I hear it, what do you want me to say
?”

“English,” Yana said.

“In English, your papa and me are Ayatollah.” She crushed
her handkerchief in her fist, always a sign of trouble, and turned
on Osip. “
If we didn’t live here, v’ dikoi provinceeye, in the wild
provinces, if you’d let us move to Boston, your daughter would have
a chance to meet interesting boys. Now here she’s stuck with your
Arab experiment
.”

“Arab — ” Yana said, and Pratik looked up. She took a breath.
“You wanted another Malcolm? Another rich New York lazy-ass?”

“Malcolm is from good Jewish family, and they have good
Jewish baby Izzy.”

“Like that’s a big deal for us. Your dad was a Cosmopolitan,
hello?”

Stalina stepped back and almost out of her left shoe. Her bird chest
moved up and down. Osip stood. “Don’t ever,” she said. She stared
into the blank television. “Your grandfather was Internationalist. He
knew he was Jew. He was proud. He was a Cohen.” Stalina spread
her fingers in a vee shape.

“Was he a Dr. Spock?” Yana said under her breath.

“Not all Jews can do this. He was dreaming his grandchildren
are praying in Jerusalem, in temples where only Cohens allowed,
not running to Bangladesh.”

As if she were teaching schoolchildren new and difficult words,
Yana said, “We. Are. Getting. Married.” After a quick glance at both
of her parents, as if that was all she needed to see of them, she said,
“We don’t care what you think.”

“That’s it? You don’t care?” Osip said. He looked at Pratik,
whose fearful eyes perhaps mirrored his own. Osip put a hand to
his forehead and stared at the carpet. It was supposed to look like
a zebra’s skin. The stripes were at a twenty degree angle from the
fireplace.

“We would want your blessing —” Pratik said.

Yana lifted a hand. “The right to choose who I can marry —”

Stalina said, “What do we say to such a daughter?”

“Do you care or do you not care?” Osip said.

“She cares, Mr. Molochnik, of course, we both —” Pratik said.

“I don’t want you say it, I want she say it.” He sounded as if he
were still fifteen, trying to buy vodka with a breakable voice.

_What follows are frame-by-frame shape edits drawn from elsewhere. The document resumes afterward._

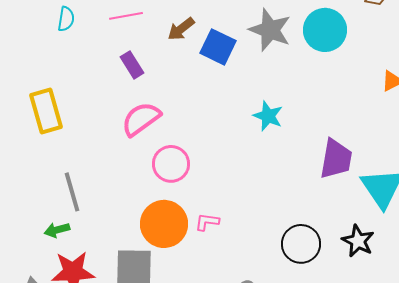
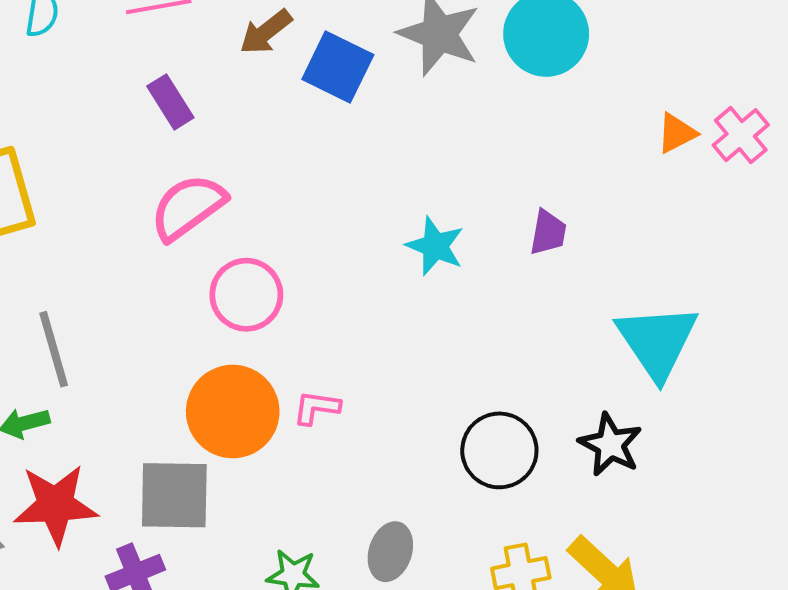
cyan star: (268, 116) -> (435, 246), moved
purple trapezoid: (336, 159) -> (548, 232), moved, size x0.6

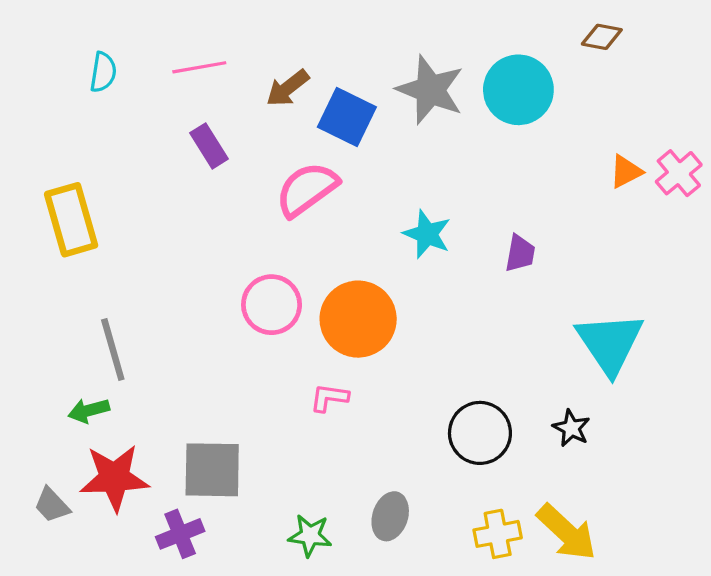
pink semicircle: (188, 207) -> (307, 189), moved
cyan star: (435, 246) -> (427, 234), moved
orange circle: (233, 412) -> (358, 319), moved
black star: (610, 445) -> (571, 428), size x0.7

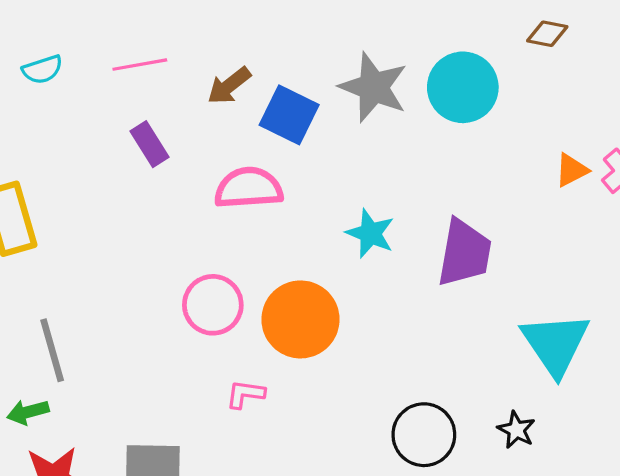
cyan semicircle: (103, 72) -> (42, 69), turned 63
pink semicircle: (307, 189) -> (249, 188), turned 32
purple trapezoid: (520, 253) -> (464, 253), size x1.8
pink L-shape: (329, 398) -> (245, 394), moved

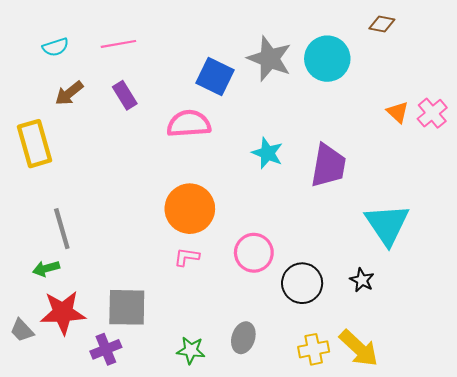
brown arrow: (229, 86) -> (69, 93), moved
orange triangle: (572, 170) -> (398, 112), turned -50
pink circle: (213, 305) -> (254, 253), moved
orange circle: (301, 319) -> (190, 209), moved

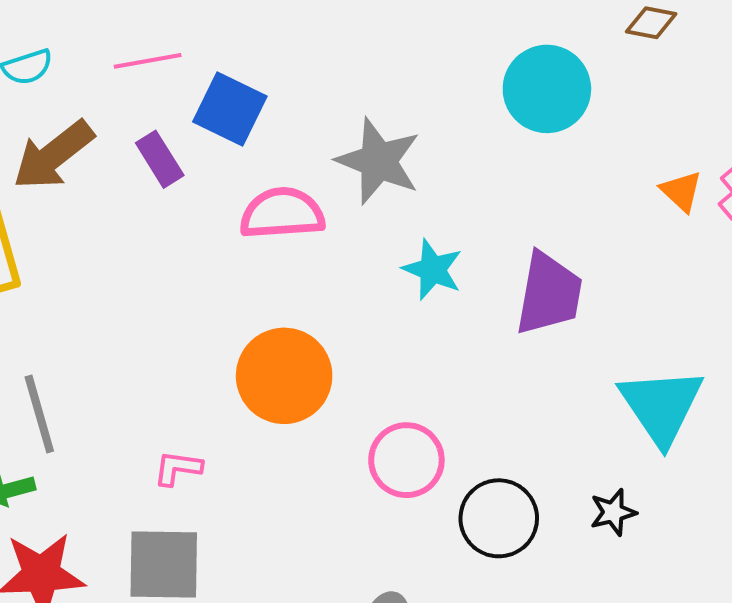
gray star: (270, 59) -> (378, 161), moved
blue square: (215, 76) -> (230, 109), moved
brown arrow: (69, 93) -> (53, 155), size x1.5
pink L-shape: (187, 257) -> (178, 468), moved
black star: (362, 280) -> (613, 512), turned 30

Yana said, “I’m a Care Bear.”

Osip ran from the room and out the back door.

It was raining, but he ran until he reached the red maple — his
own beautiful, exotic tree — behind the garage. Under its semi-
protective canopy, he could try to forget. He would stay until his
regular family had reclaimed the house. Osip had been the father
of three girls who jumped on him when he came home at night,
who loved his stories about computer programming and youthful
hooliganstvo
. Yana used to sit in that very tree, reading about her
crazy activists. Perhaps he should have talked to her back then, but
he’d thought that in America, children should be allowed to read any
kinds of books they liked. Why else had they come?